Field Guide to Protein Folds
54.
54
WINGED-HELIX DOMAIN (WHD)
CATH: 1.10.10.10
SCOP: a.4.5
InterPro: IPR011991
Pfam: CL0123*
The winged-helix domain is an elaboration of the common
helix-turn-helix domain, a common denominator in basal
and specific transcription factors found in all kingdoms of
life. It comprises a three-helix core in the form of a righthanded helical bundle with a partly open configuration.
This core is embellished with a C-terminal β strand hairpin
unit that packs against the shallow cleft of the partially open
core. Two extensions between the last helix and the first of
the C-terminal β strands and between this β strand and the
last β strand form the two ‘wings.’ The wings can play an
important part in the interaction with DNA, although this
is not considered to be the major interaction site, which is
on the third helix. As well as interacting with DNA it can
form protein–protein interactions.
* This represents the general helix-turn-helix clan, of which the winged-helix domain is an example.
Field Guide to Protein Folds
55.
55
ZINC FINGER DOMAIN
CATH: 3.30.160.60
SCOP: g.37.1.1
InterPro: IPR007087
Pfam: PF00096
Note: References relate to the ‘classic’ zinc finger motif (C2H2).

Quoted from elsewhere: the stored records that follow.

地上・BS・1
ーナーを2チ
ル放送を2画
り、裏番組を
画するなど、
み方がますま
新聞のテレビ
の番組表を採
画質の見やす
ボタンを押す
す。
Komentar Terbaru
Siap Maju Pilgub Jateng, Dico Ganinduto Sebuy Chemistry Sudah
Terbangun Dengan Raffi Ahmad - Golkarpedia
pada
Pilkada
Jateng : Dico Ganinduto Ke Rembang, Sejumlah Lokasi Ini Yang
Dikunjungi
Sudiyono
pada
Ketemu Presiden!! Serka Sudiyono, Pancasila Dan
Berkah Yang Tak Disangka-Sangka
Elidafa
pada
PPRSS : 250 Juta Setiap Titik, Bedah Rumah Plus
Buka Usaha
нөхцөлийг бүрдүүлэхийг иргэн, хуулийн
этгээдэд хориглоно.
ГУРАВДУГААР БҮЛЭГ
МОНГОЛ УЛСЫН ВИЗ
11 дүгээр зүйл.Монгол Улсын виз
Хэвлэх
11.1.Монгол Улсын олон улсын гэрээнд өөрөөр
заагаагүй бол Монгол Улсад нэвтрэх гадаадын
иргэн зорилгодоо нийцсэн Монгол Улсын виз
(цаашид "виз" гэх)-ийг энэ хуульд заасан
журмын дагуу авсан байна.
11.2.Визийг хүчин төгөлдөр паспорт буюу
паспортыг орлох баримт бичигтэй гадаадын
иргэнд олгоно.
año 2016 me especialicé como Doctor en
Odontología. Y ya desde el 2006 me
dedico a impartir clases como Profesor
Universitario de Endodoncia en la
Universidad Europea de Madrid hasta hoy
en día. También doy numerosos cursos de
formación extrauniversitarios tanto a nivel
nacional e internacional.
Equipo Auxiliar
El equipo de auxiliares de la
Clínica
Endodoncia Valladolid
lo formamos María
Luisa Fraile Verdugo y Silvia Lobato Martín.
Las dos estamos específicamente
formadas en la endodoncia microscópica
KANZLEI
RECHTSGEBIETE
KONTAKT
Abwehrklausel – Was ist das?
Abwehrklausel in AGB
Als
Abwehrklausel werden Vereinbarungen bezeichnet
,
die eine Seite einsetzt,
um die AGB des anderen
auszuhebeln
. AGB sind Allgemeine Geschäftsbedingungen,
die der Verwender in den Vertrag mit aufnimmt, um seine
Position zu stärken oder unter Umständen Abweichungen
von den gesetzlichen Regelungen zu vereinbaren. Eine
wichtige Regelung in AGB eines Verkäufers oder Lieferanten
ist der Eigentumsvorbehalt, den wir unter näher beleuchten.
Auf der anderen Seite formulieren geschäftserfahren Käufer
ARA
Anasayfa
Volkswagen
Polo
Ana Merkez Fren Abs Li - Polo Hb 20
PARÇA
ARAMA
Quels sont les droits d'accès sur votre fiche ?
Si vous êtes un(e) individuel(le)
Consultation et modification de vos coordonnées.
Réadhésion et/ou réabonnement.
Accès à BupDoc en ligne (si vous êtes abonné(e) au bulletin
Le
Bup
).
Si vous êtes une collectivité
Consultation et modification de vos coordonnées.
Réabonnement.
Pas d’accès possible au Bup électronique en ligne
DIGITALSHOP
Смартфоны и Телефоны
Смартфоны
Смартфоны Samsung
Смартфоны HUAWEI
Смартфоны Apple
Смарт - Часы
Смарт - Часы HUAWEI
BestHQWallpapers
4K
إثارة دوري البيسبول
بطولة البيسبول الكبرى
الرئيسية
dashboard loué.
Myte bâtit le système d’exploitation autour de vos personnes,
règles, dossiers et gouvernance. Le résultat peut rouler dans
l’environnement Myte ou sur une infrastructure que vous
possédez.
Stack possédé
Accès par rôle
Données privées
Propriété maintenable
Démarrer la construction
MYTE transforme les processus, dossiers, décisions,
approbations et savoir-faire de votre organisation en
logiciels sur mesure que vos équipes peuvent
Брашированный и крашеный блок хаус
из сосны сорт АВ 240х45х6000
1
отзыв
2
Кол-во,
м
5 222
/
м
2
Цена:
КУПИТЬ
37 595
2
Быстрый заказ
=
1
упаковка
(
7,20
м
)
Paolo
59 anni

Several different zinc finger motifs have been characterized,
and vary with regard to structure, as well as binding modes
and affinities. This entry relates to the classic (C2H2) motif,
which is the most common DNA-binding motif found in
eukaryotic transcription factors. It contains two conserved
histidine and cysteine residues that coordinate binding of
the zinc ion. Generally zinc fingers contain few secondary
structural elements, with C2H2 zinc fingers consisting of
just two short β strands followed by an α helix. Individual
zinc finger domains typically occur as tandem repeats with
two, three, or more fingers comprising the DNA-binding
domain of the protein; they can bind in the major groove of
DNA and are typically spaced at 3-base pair intervals. The
α helix contains the recognition site for sequence-specific
contacts with the DNA.
Field Guide to Protein Folds
56.
56
ZINC RIBBON DOMAIN
CATH: 2.20.25.10
SCOP: g.41.3
InterPro: IPR013137
Pfam: CL0167
Unlike previously characterized zinc-containing DNA/
RNA-binding modules, which contain an α helix, the zinc
ribbon domain comprises a three-stranded β sheet. The
domain is similar to the other zinc-containing DNA/RNAbinding modules (see Zinc Finger Domain) in as much as
it forms a small globular domain stabilized by the coordination of a zinc ion, with a well-defined secondary structure, nonpolar interior, and a charged surface. The three β
strands form an anti-parallel β sheet with the connecting β
turns containing a cystine-2X-cystine motif, the cystines of
which are involved in the zinc ion coordination. Homologous proteins containing the domain have been found in all
kingdoms of life. In Eukaryota the domain is found in the
N-terminal region of transcription inhibition factor TFIIB,
which binds to the TATA-binding protein-promoter complex and facilitates the recruitment of RNA polymerase II.